Early in the year, the Brazilian government announced that the country was looking for international partners for developing and producing a vaccine against Zika. Shortly after the announcement, Brazil’s President, Dilma Rousseff, announced that the local Butantan Institute and the US’s National Institutes of Health would collaborate in the development of a Zika vaccine. Both institutes have previously worked together to develop a vaccine against Dengue, another arbovirus, which is currently undergoing clinical trials, and the knowledge and experience gathered from the collaboration can be used to leverage the development of a vaccine against Zika. Two other Brazilian public institutes, Evandro Chagas and Bio-Manguinhos have also started to work on the development of a vaccine. Brazil has a history of establishing technology transfer agreements and public-private partnerships for the development of drugs considered strategic, which represent a good opportunity for manufacturers. Products developed through those partnerships become very well positioned to stock the public healthcare system, which offers free healthcare to more than 200 million Brazilians. Moreover, since July 2015 that the European Union recognizes the quality, control and enforcement of the regulatory policies for medicines in Brazil; this recognition may make Brazil an important target for the release of new molecules, as it will make the exportation of medicines easier.

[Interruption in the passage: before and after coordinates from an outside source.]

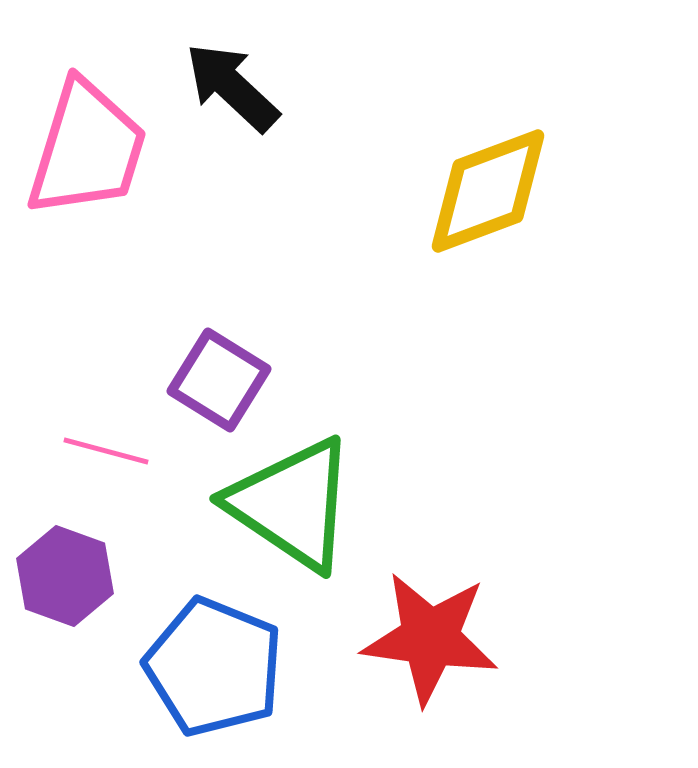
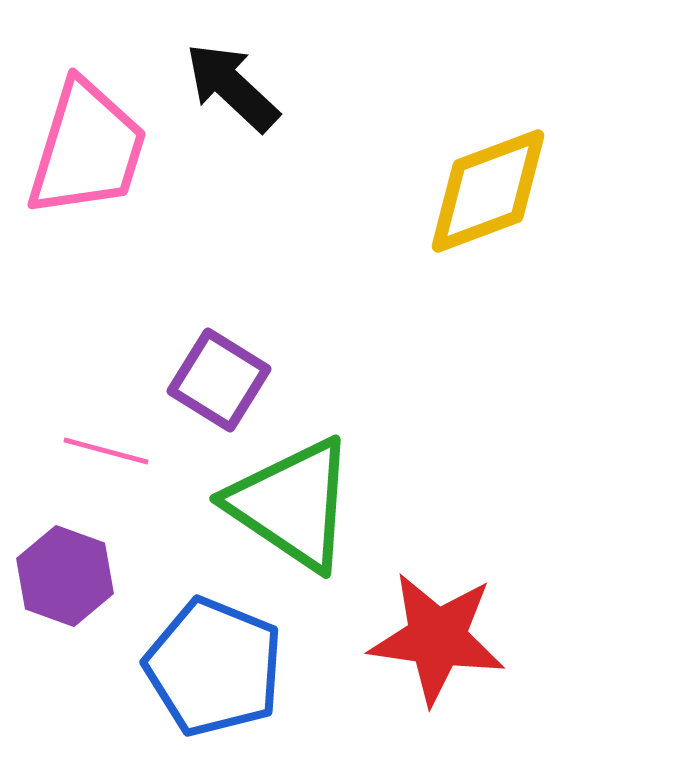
red star: moved 7 px right
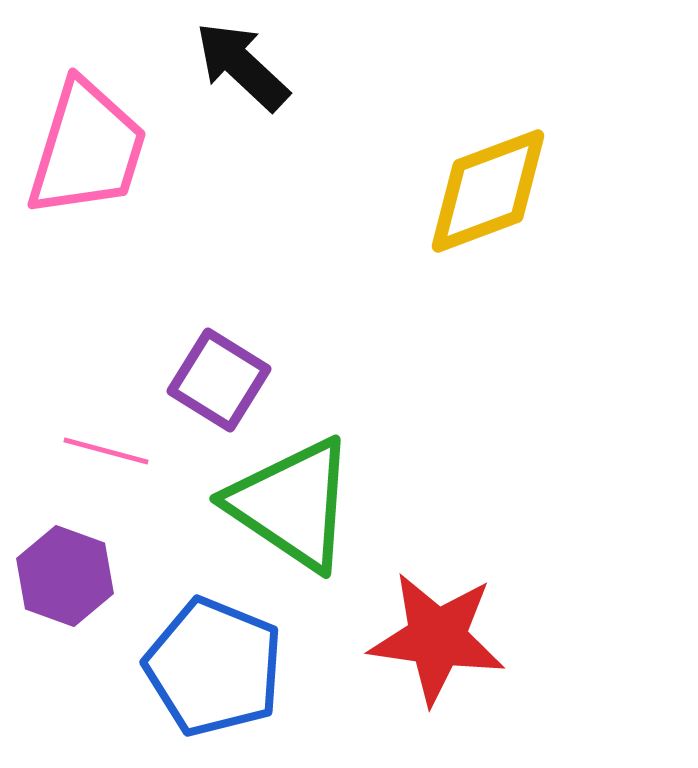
black arrow: moved 10 px right, 21 px up
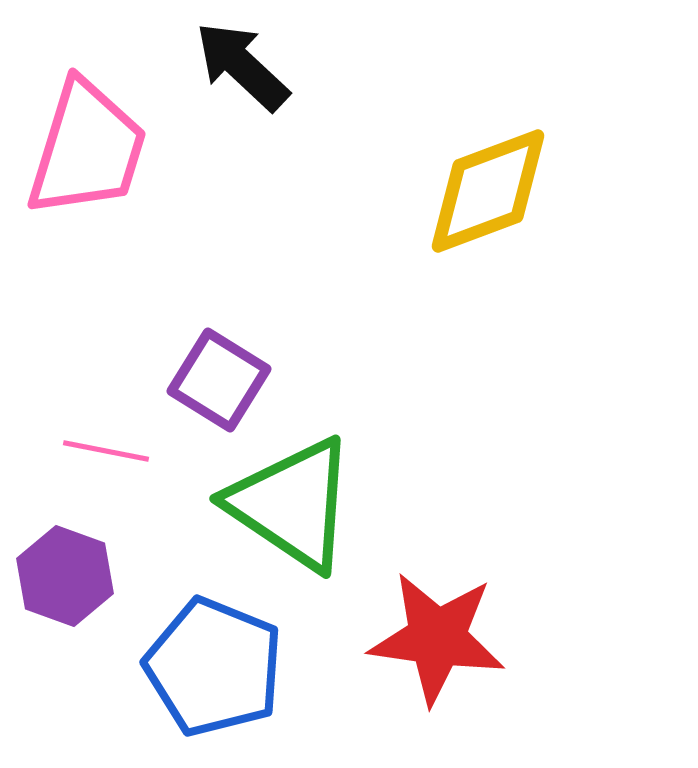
pink line: rotated 4 degrees counterclockwise
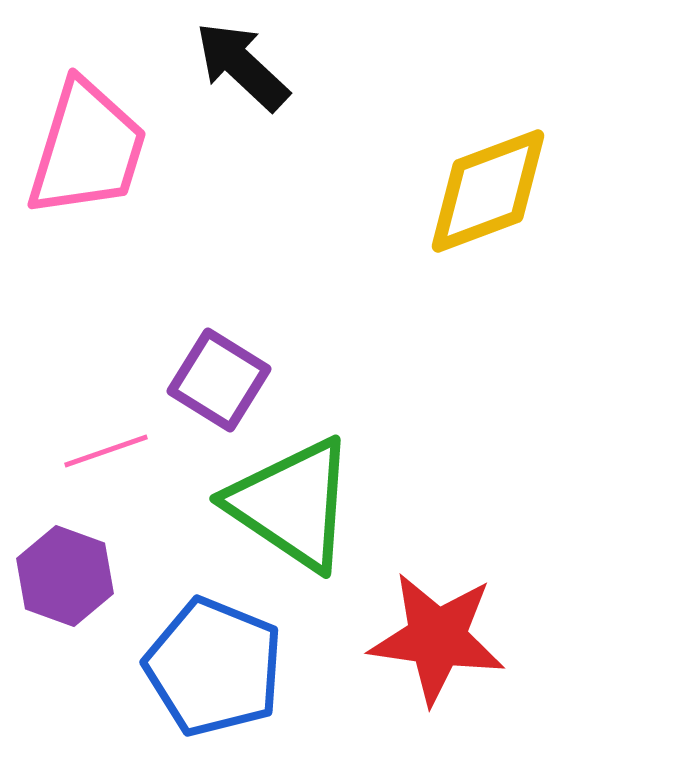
pink line: rotated 30 degrees counterclockwise
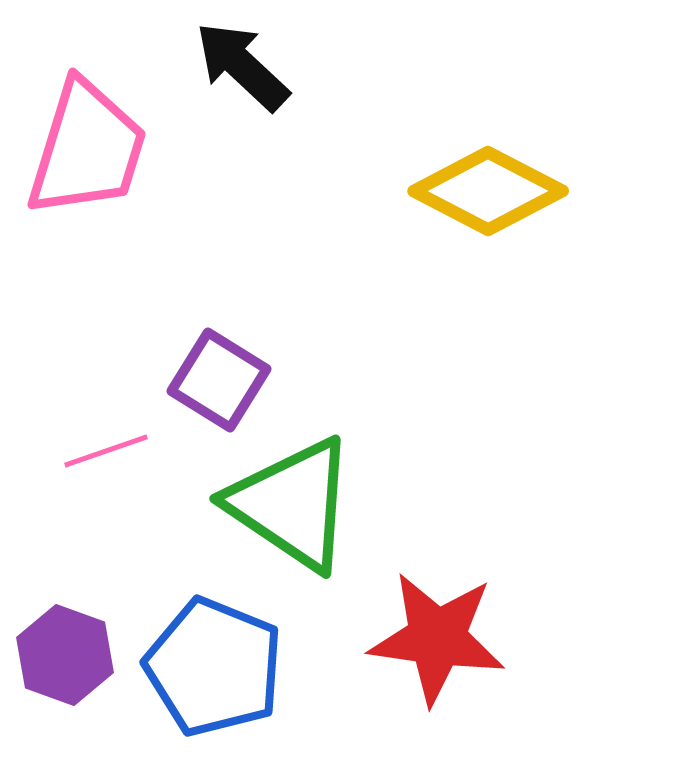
yellow diamond: rotated 48 degrees clockwise
purple hexagon: moved 79 px down
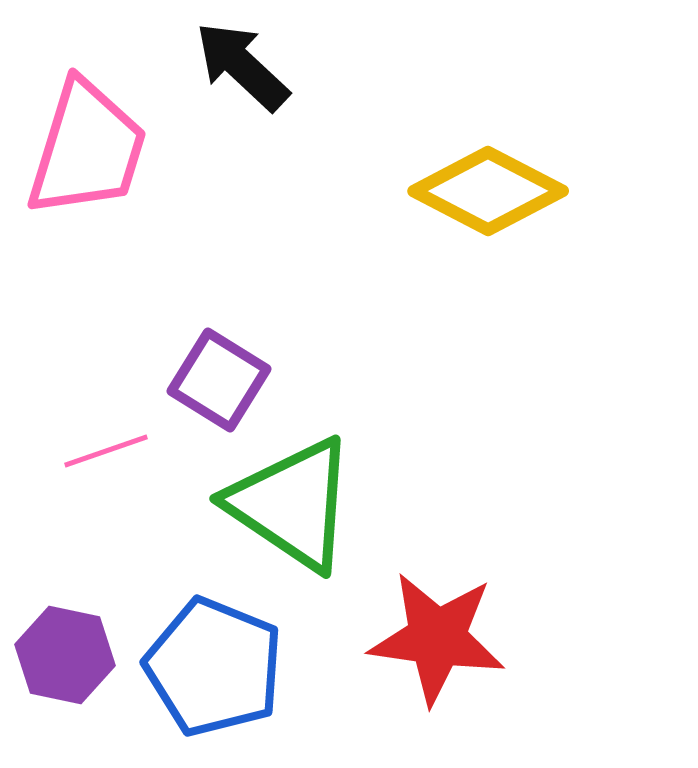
purple hexagon: rotated 8 degrees counterclockwise
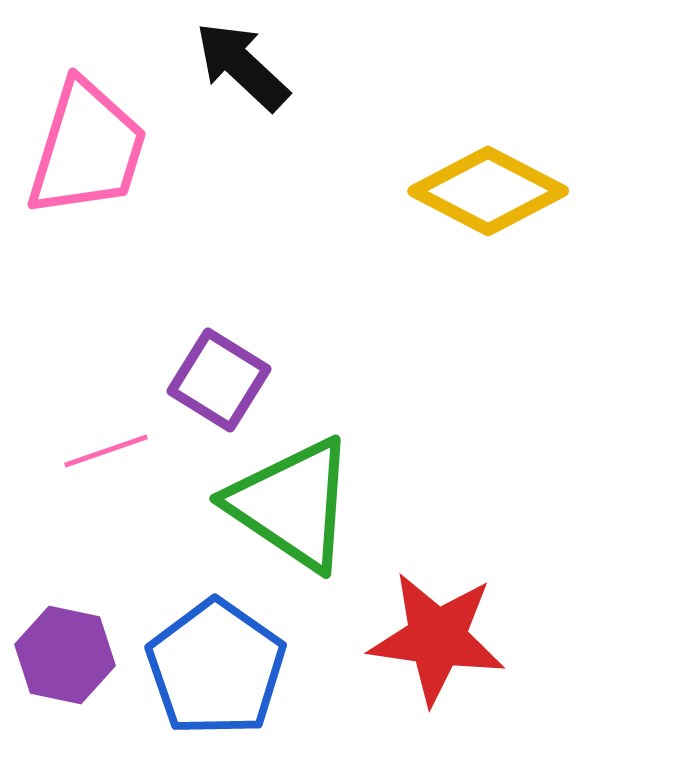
blue pentagon: moved 2 px right, 1 px down; rotated 13 degrees clockwise
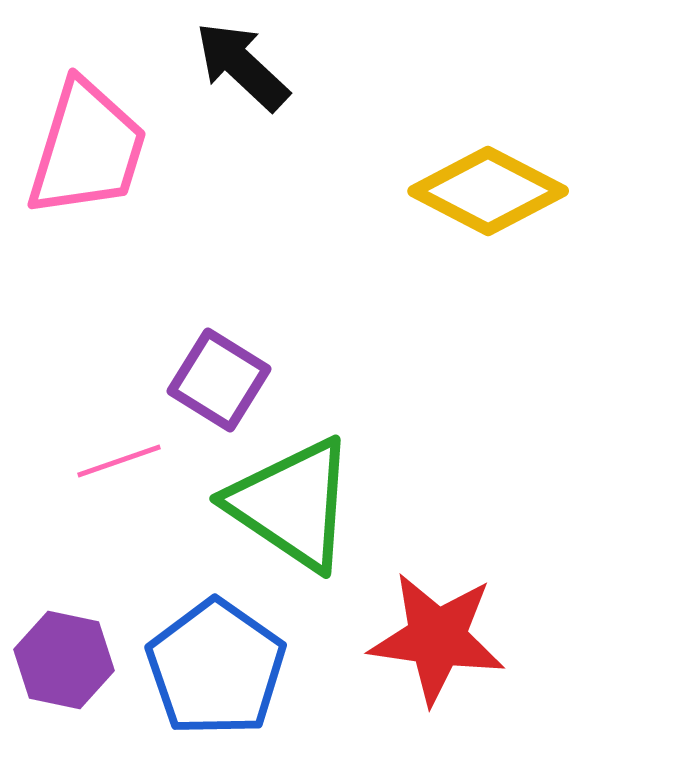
pink line: moved 13 px right, 10 px down
purple hexagon: moved 1 px left, 5 px down
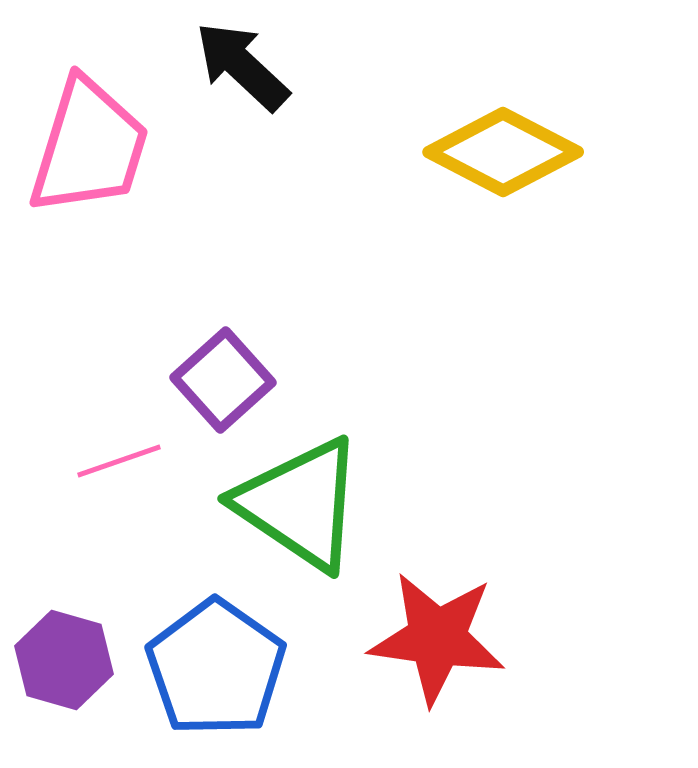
pink trapezoid: moved 2 px right, 2 px up
yellow diamond: moved 15 px right, 39 px up
purple square: moved 4 px right; rotated 16 degrees clockwise
green triangle: moved 8 px right
purple hexagon: rotated 4 degrees clockwise
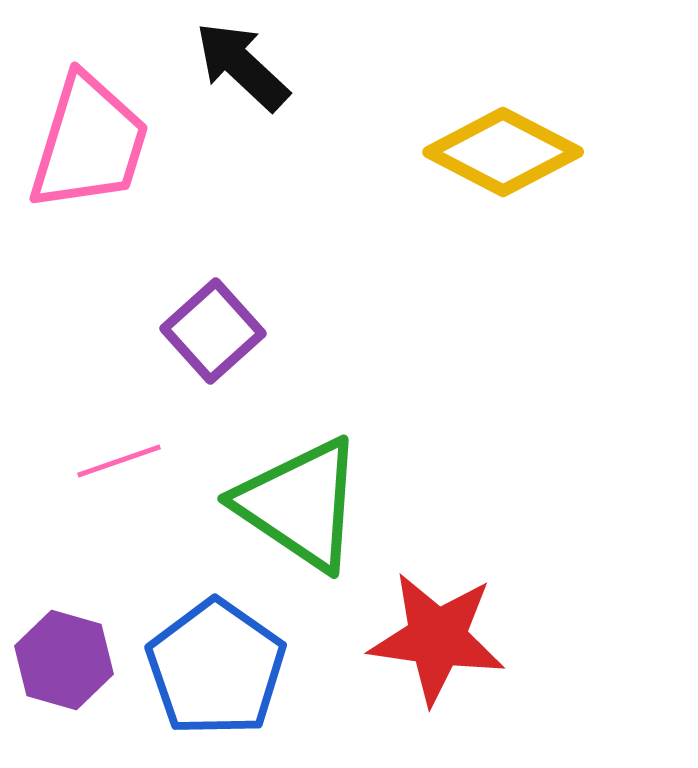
pink trapezoid: moved 4 px up
purple square: moved 10 px left, 49 px up
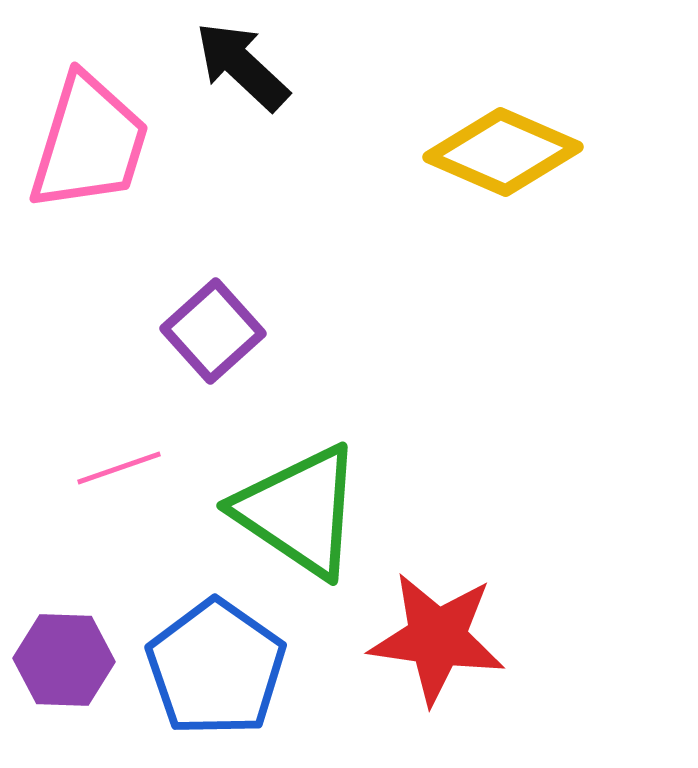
yellow diamond: rotated 4 degrees counterclockwise
pink line: moved 7 px down
green triangle: moved 1 px left, 7 px down
purple hexagon: rotated 14 degrees counterclockwise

In addition to the efforts targeting a vaccine, Brazil’s National Health Surveillance Agency (ANVISA) has also announced that any product related with the diagnosis and treatment of Zika would be granted priority review. True to its word, the agency granted registration to several diagnostic tests for Zika, Dengue and Chikungunya in a record time of 28 days, highlighting the importance that is being given to this emerging disease – most registration requests usually take several months to be evaluated. Prioritized review in Brazil can also be granted to products that are developed through public-private partnerships, and to products that are completely developed in the country, among others.
With the possibility of Zika to become endemic in much of Latin America closer to a reality, it is likely that many of the control measures will go through the use of medicines, either for the prevention or treatment of the infection. While this will be a challenging process, there are also opportunities available, and Brazil seems ready to offer them.